Explosion du trafic de drogue dans les villes de taille moyenne
Question de :
Mme Marie-France Lorho
Vaucluse (4e circonscription) - Rassemblement National
Mme Marie-France Lorho interroge M. le ministre d'État, ministre de l'intérieur, sur les effets de l'explosion du trafic de drogue, notamment dans les villes de taille moyenne. Dans l'analyse de la « Géographie de la délinquance à l'échelle communale en 2023 », le service statistique ministériel de la sécurité intérieure (SSMSI) a fait état de l'essor alarmant du trafic de stupéfiants, notamment dans les villes de taille moyenne. Mme la députée s'inquiète des effets de l'essor d'un tel trafic : dans sa circonscription de Vaucluse, la ville d'Orange serait ainsi la ville moyenne qui a subi la plus forte explosion du trafic de drogue depuis 2017 (+ 575 %). Mme la députée regrette l'insuffisance des moyens dont bénéficient les services de police pour lutter contre un tel fléau. Elle lui demande quelles dispositions il compte mettre en œuvre pour endiguer cette accélération massive du trafic de stupéfiants et quels moyens il entend déployer pour que les services de police puissent être aptes à le freiner.
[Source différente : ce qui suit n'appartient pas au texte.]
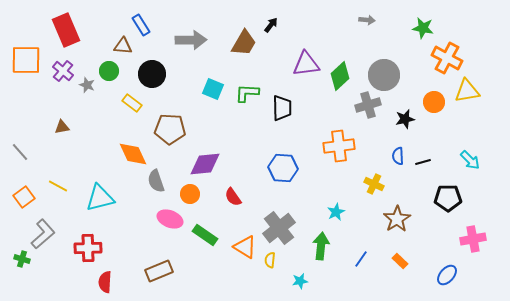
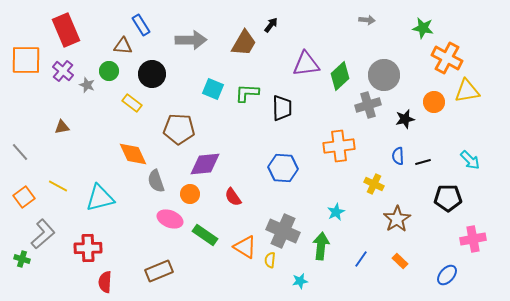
brown pentagon at (170, 129): moved 9 px right
gray cross at (279, 228): moved 4 px right, 3 px down; rotated 28 degrees counterclockwise
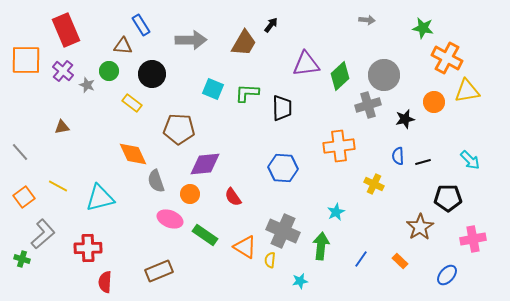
brown star at (397, 219): moved 23 px right, 8 px down
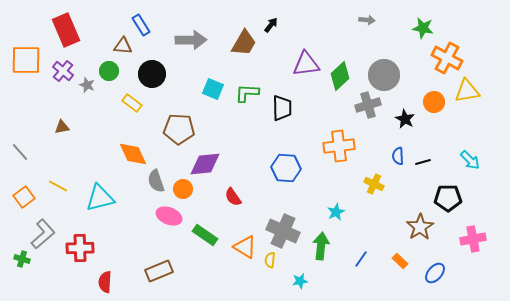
black star at (405, 119): rotated 30 degrees counterclockwise
blue hexagon at (283, 168): moved 3 px right
orange circle at (190, 194): moved 7 px left, 5 px up
pink ellipse at (170, 219): moved 1 px left, 3 px up
red cross at (88, 248): moved 8 px left
blue ellipse at (447, 275): moved 12 px left, 2 px up
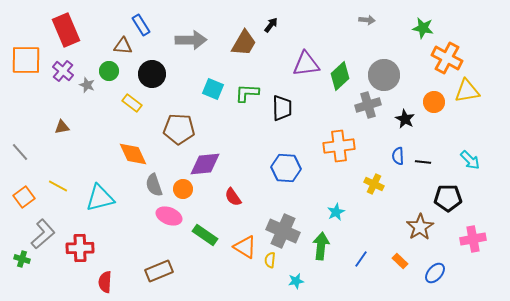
black line at (423, 162): rotated 21 degrees clockwise
gray semicircle at (156, 181): moved 2 px left, 4 px down
cyan star at (300, 281): moved 4 px left
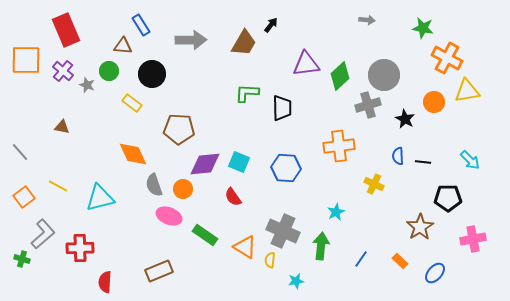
cyan square at (213, 89): moved 26 px right, 73 px down
brown triangle at (62, 127): rotated 21 degrees clockwise
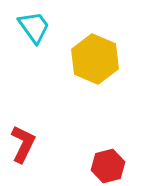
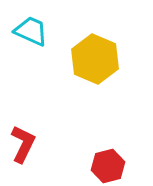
cyan trapezoid: moved 3 px left, 4 px down; rotated 30 degrees counterclockwise
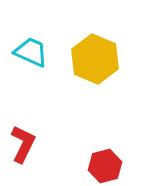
cyan trapezoid: moved 21 px down
red hexagon: moved 3 px left
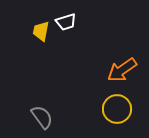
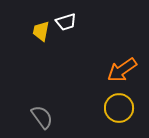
yellow circle: moved 2 px right, 1 px up
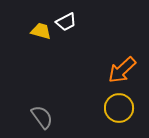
white trapezoid: rotated 10 degrees counterclockwise
yellow trapezoid: rotated 95 degrees clockwise
orange arrow: rotated 8 degrees counterclockwise
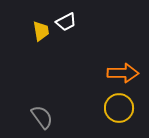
yellow trapezoid: rotated 65 degrees clockwise
orange arrow: moved 1 px right, 3 px down; rotated 136 degrees counterclockwise
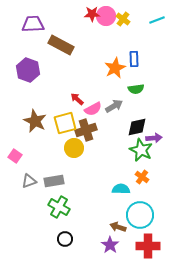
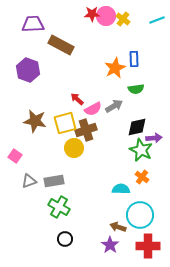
brown star: rotated 15 degrees counterclockwise
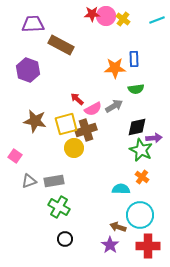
orange star: rotated 25 degrees clockwise
yellow square: moved 1 px right, 1 px down
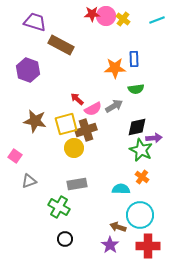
purple trapezoid: moved 2 px right, 2 px up; rotated 20 degrees clockwise
gray rectangle: moved 23 px right, 3 px down
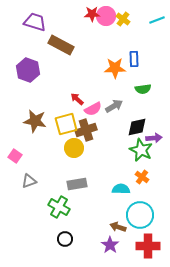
green semicircle: moved 7 px right
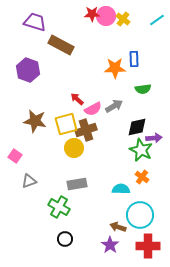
cyan line: rotated 14 degrees counterclockwise
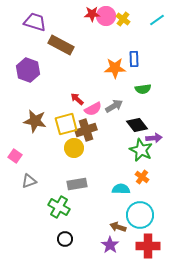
black diamond: moved 2 px up; rotated 65 degrees clockwise
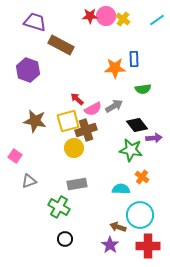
red star: moved 2 px left, 2 px down
yellow square: moved 2 px right, 3 px up
green star: moved 10 px left; rotated 15 degrees counterclockwise
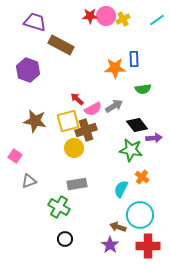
yellow cross: rotated 24 degrees clockwise
cyan semicircle: rotated 66 degrees counterclockwise
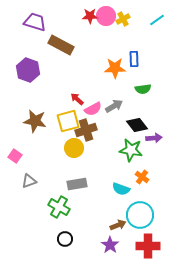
cyan semicircle: rotated 96 degrees counterclockwise
brown arrow: moved 2 px up; rotated 140 degrees clockwise
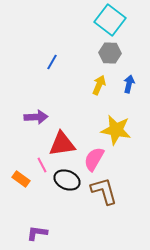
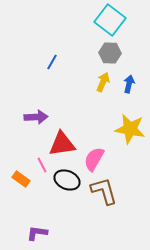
yellow arrow: moved 4 px right, 3 px up
yellow star: moved 14 px right, 1 px up
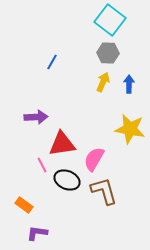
gray hexagon: moved 2 px left
blue arrow: rotated 12 degrees counterclockwise
orange rectangle: moved 3 px right, 26 px down
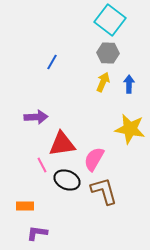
orange rectangle: moved 1 px right, 1 px down; rotated 36 degrees counterclockwise
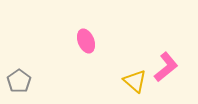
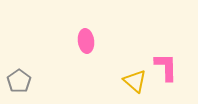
pink ellipse: rotated 15 degrees clockwise
pink L-shape: rotated 52 degrees counterclockwise
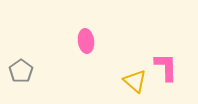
gray pentagon: moved 2 px right, 10 px up
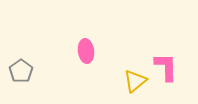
pink ellipse: moved 10 px down
yellow triangle: rotated 40 degrees clockwise
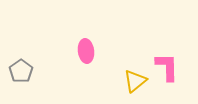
pink L-shape: moved 1 px right
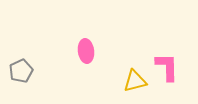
gray pentagon: rotated 10 degrees clockwise
yellow triangle: rotated 25 degrees clockwise
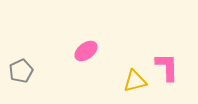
pink ellipse: rotated 60 degrees clockwise
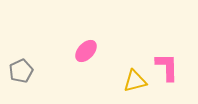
pink ellipse: rotated 10 degrees counterclockwise
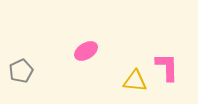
pink ellipse: rotated 15 degrees clockwise
yellow triangle: rotated 20 degrees clockwise
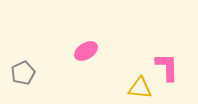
gray pentagon: moved 2 px right, 2 px down
yellow triangle: moved 5 px right, 7 px down
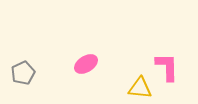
pink ellipse: moved 13 px down
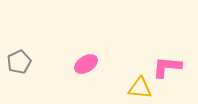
pink L-shape: rotated 84 degrees counterclockwise
gray pentagon: moved 4 px left, 11 px up
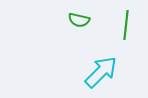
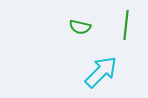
green semicircle: moved 1 px right, 7 px down
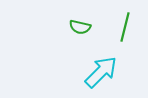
green line: moved 1 px left, 2 px down; rotated 8 degrees clockwise
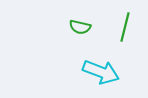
cyan arrow: rotated 66 degrees clockwise
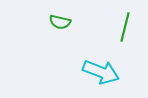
green semicircle: moved 20 px left, 5 px up
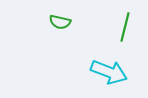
cyan arrow: moved 8 px right
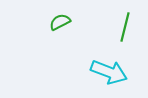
green semicircle: rotated 140 degrees clockwise
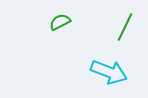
green line: rotated 12 degrees clockwise
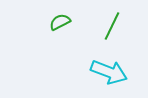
green line: moved 13 px left, 1 px up
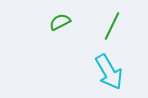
cyan arrow: rotated 39 degrees clockwise
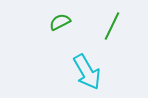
cyan arrow: moved 22 px left
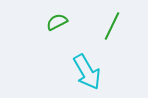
green semicircle: moved 3 px left
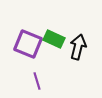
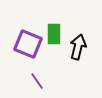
green rectangle: moved 5 px up; rotated 65 degrees clockwise
purple line: rotated 18 degrees counterclockwise
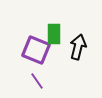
purple square: moved 8 px right, 6 px down
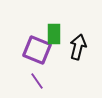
purple square: moved 1 px right
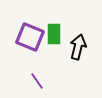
purple square: moved 7 px left, 13 px up
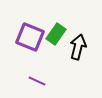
green rectangle: moved 2 px right; rotated 35 degrees clockwise
purple line: rotated 30 degrees counterclockwise
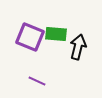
green rectangle: rotated 60 degrees clockwise
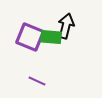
green rectangle: moved 5 px left, 3 px down
black arrow: moved 12 px left, 21 px up
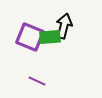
black arrow: moved 2 px left
green rectangle: moved 1 px left; rotated 10 degrees counterclockwise
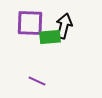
purple square: moved 14 px up; rotated 20 degrees counterclockwise
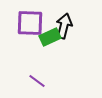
green rectangle: rotated 20 degrees counterclockwise
purple line: rotated 12 degrees clockwise
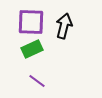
purple square: moved 1 px right, 1 px up
green rectangle: moved 18 px left, 12 px down
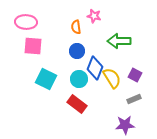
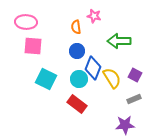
blue diamond: moved 2 px left
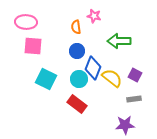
yellow semicircle: rotated 20 degrees counterclockwise
gray rectangle: rotated 16 degrees clockwise
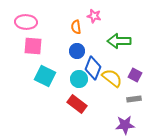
cyan square: moved 1 px left, 3 px up
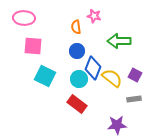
pink ellipse: moved 2 px left, 4 px up
purple star: moved 8 px left
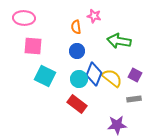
green arrow: rotated 10 degrees clockwise
blue diamond: moved 1 px right, 6 px down
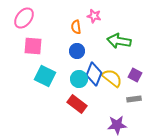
pink ellipse: rotated 55 degrees counterclockwise
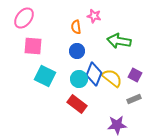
gray rectangle: rotated 16 degrees counterclockwise
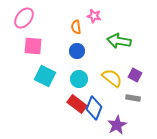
blue diamond: moved 34 px down
gray rectangle: moved 1 px left, 1 px up; rotated 32 degrees clockwise
purple star: rotated 24 degrees counterclockwise
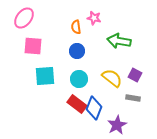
pink star: moved 2 px down
cyan square: rotated 30 degrees counterclockwise
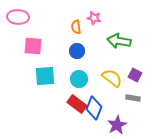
pink ellipse: moved 6 px left, 1 px up; rotated 55 degrees clockwise
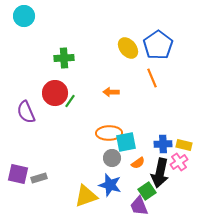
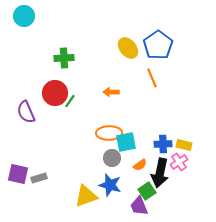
orange semicircle: moved 2 px right, 2 px down
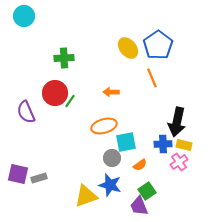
orange ellipse: moved 5 px left, 7 px up; rotated 15 degrees counterclockwise
black arrow: moved 17 px right, 51 px up
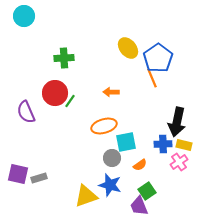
blue pentagon: moved 13 px down
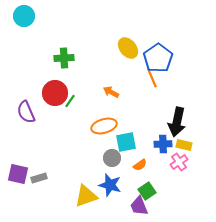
orange arrow: rotated 28 degrees clockwise
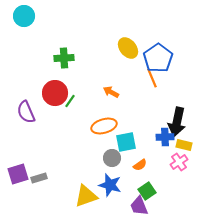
blue cross: moved 2 px right, 7 px up
purple square: rotated 30 degrees counterclockwise
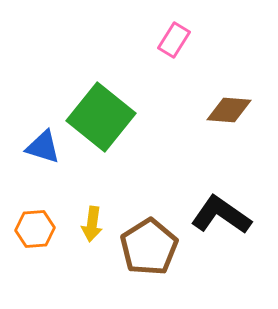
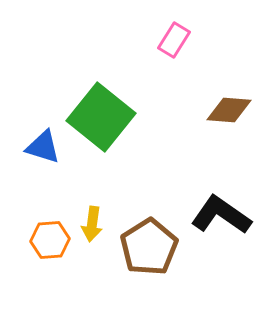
orange hexagon: moved 15 px right, 11 px down
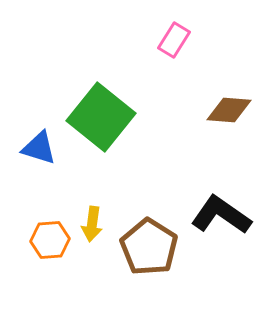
blue triangle: moved 4 px left, 1 px down
brown pentagon: rotated 8 degrees counterclockwise
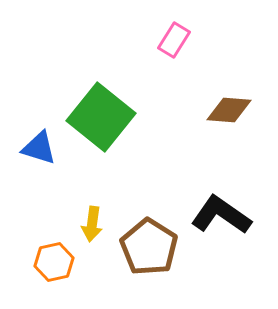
orange hexagon: moved 4 px right, 22 px down; rotated 9 degrees counterclockwise
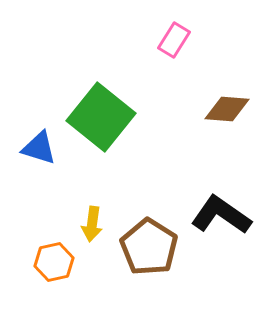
brown diamond: moved 2 px left, 1 px up
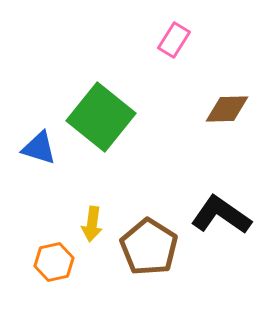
brown diamond: rotated 6 degrees counterclockwise
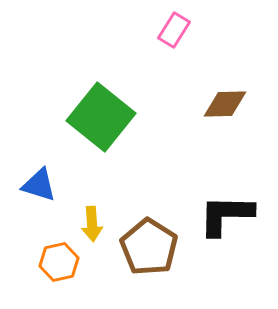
pink rectangle: moved 10 px up
brown diamond: moved 2 px left, 5 px up
blue triangle: moved 37 px down
black L-shape: moved 5 px right; rotated 34 degrees counterclockwise
yellow arrow: rotated 12 degrees counterclockwise
orange hexagon: moved 5 px right
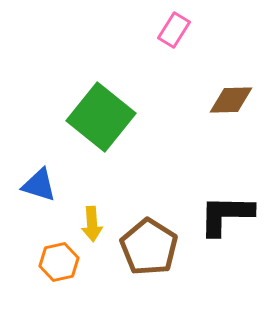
brown diamond: moved 6 px right, 4 px up
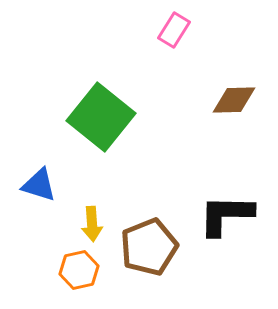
brown diamond: moved 3 px right
brown pentagon: rotated 18 degrees clockwise
orange hexagon: moved 20 px right, 8 px down
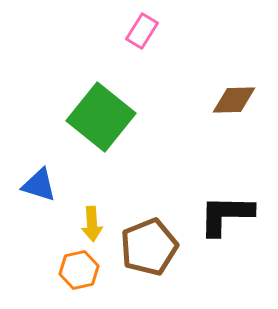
pink rectangle: moved 32 px left, 1 px down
Réponse en séance, et publiée le 5 février 2025
TRAFIC DE DROGUE
M. le président . La parole est à Mme Marie-France Lorho, pour exposer sa question, no 127, relative au trafic de drogue.
Mme Marie-France Lorho . Le trafic de drogue n’est plus l’apanage des grandes villes. Face à la saturation des métropoles, les trafiquants de drogue ont trouvé de nouveaux débouchés à leur commerce : depuis quelques années, les villes de taille moyenne connaissent une inflation particulièrement inquiétante des trafics, qui engendre une insécurité et des violences dues aux règlements de compte qui les accompagnent.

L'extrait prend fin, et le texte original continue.